ONE reason, which might or might not be significant is that pulling the data from all the columns of a table, if you are not using them, wastes network and disk bandwidth. This doesn't just mean the 'phone line', which might easily support the bandwidth but on a larger system, there might be several (or more) web servers all using a single database server via a single network card and one or more network switches. This card is probably also transmitting lots of other network data so hitting it with unnecessary data is not good on principle and does not scale.
The SECOND, more important reason is related to the way that databases index data to improve performance. Imagine you have a table with 50 columns and 10 million rows and you use SELECT * FROM...WHERE even though you only need 5 of those columns in your result set. The entire table needs to be loaded into memory, possibly in blocks, a load of row or table locks might be required while this is happening and only after the entire table has been scanned, can the result set be returned. Clearly, some tables are several GB in size - this is not a good option. By adding an index to the table, that only contains the 5 columns you are using (including the column(s) in the WHERE clause), only the index needs to be loaded into memory, which is probably considerably smaller and therefore faster, and depending on the index, if it is ordered by the column(s) in the WHERE clause, the database might be able to access the index directly rather than scanning the whole thing.
The differences here can literally be hundreds or thousands of times quicker than simply table scanning but this optimisation cannot happen if you use SELECT *.
A fair question is, "what if my table is really small, why bother?". Firstly, it is not a lot of extra work to only select columns you need and secondly, it is a good habit to get into. There is no obvious line between when it will improve performance and when not but selecting specific columns will always be the same or quicker than select *.
"What if I am selecting the same number of columns as my table has, I might as well use SELECT * right?". The answer is the same as above but there are other advantages to using named columns, even when you are selecting all of them. Firstly, if you use SELECT * and the table has other columns added, your statement will slow down. Unless you test every statement after the modification (I'll assume you don't) then you don't know what you might make unusable after modifying the table. Another advantage is much clearly visibility of what you are selecting and the ability to rename columns you are selecting to make their names more meaningful to the code that has called the SELECT statement. If you are joining two tables that both have a rowid, SELECT * will fail anyway but what if one is called rowid and the other row_id? This is hidden inside SELECT * but could lead to coding errors if the wrong one is accidentally used.
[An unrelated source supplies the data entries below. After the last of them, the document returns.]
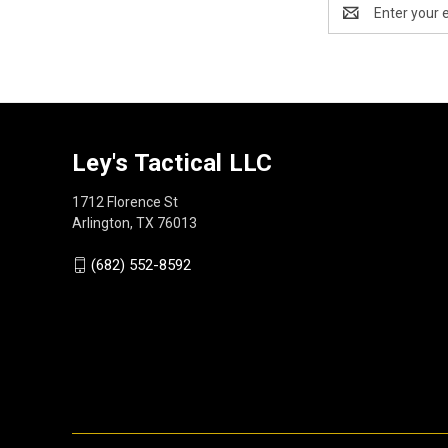
Email
Address
Ley's Tactical LLC
1712 Florence St
Arlington, TX 76013
(682) 552-8592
Another question is, "Why not use indexes for everything then?". There is a trade off if the number of indexes starts getting high. What needs to happen is that when you insert or update, some or all of the indexes will need to be updated as well as the table itself. This performance hit will obviously vary depending on the size of the indexes, how much they are fragmented and how many of them there are as well as which columns are indexed and where the new data is added/updated. Generally speaking, data that is massively read-only and only occasionally modified suits indexing very well. The more updates/inserts you do, the more impact will be noted. You might easily have 10 or more indexes on a table with no real performance problems.
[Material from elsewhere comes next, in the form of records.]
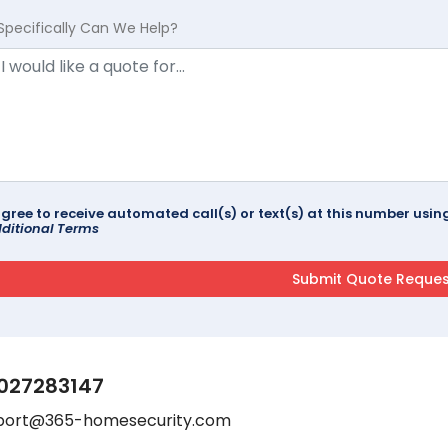
Specifically Can We Help?
agree to receive automated call(s) or text(s) at this number us
ditional Terms
027283147
port@365-homesecurity.com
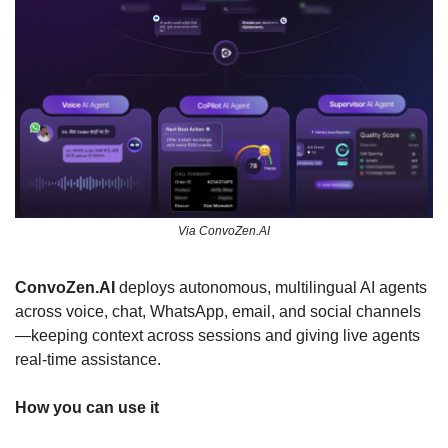
Via ConvoZen.AI
ConvoZen.AI 
deploys autonomous, multilingual AI agents 
across voice, chat, WhatsApp, email, and social channels
—keeping context across sessions and giving live agents 
real-time assistance. 
How you can use it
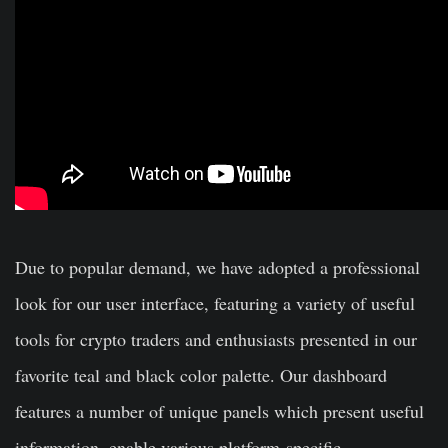
Due to popular demand, we have adopted a professional
look for our user interface, featuring a variety of useful
tools for crypto traders and enthusiasts presented in our
favorite teal and black color palette. Our dashboard
features a number of unique panels which present useful
information, enable various platform-specific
To be honest, if you get to the point where your indexes are starting to slow your system down, you are probably in the area where you need to employ some experienced DBAs to look at your specific requirements and suggest either a design change or potentially even some advanced techniques like sharding and replication.
You don't need an index per-select statement. If you have two selects one that selects columns A, B and C and another that selects A, B, C and D then you could simply have a single index on all 4 columns, that both select statements would automatically use.
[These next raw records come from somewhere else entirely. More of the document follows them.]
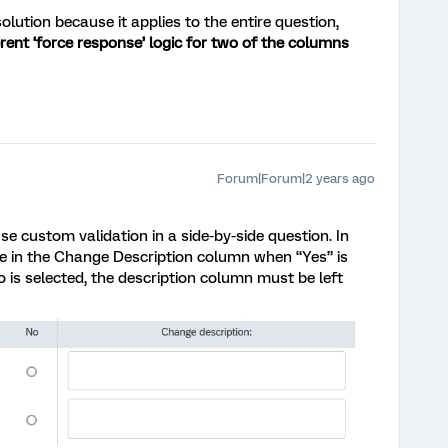
 solution because it applies to the entire question,
erent ‘force response’ logic for two of the columns
Forum|Forum|2 years ago
e custom validation in a side-by-side question. In
e in the Change Description column when “Yes” is
No is selected, the description column must be left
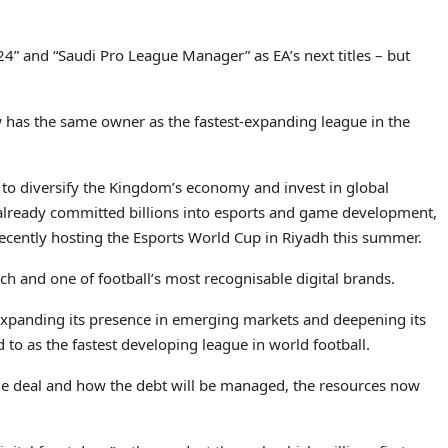
24” and “Saudi Pro League Manager” as EA’s next titles – but
ow has the same owner as the fastest-expanding league in the
gy to diversify the Kingdom’s economy and invest in global
already committed billions into esports and game development,
 recently hosting the Esports World Cup in Riyadh this summer.
h and one of football’s most recognisable digital brands.
xpanding its presence in emerging markets and deepening its
to as the fastest developing league in world football.
the deal and how the debt will be managed, the resources now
Another gotcha is two select statements. One that selects A, B, C and D and another that selects C, D, E and F. One index or two? In this situation, it would depend on the size of the unwanted columns in the index as to whether these could simply become a single index. If E and F are large VARCHAR or TEXT columns, then there is not necessarily much performance benefit to the first SELECT by sharing an index. If, however, all 6 columns are fairly small types, then a single index might be acceptable.
One thing I've learned about databases is that they don't always behave as expected so test it! There are various tools that can create dummy data for a database table to give you, say, 10 million rows, which you can then experiment with. The closer to the real usage you can get, the better, but any reasonable testing is better than nothing.
One example of an optimisation I managed on a database was decreasing the time to run a "Lookup address" stored procedure from 25-30 seconds down to less than 1/4 of a second! (clearly it should never have taken 30 seconds, if it was written properly but hey!)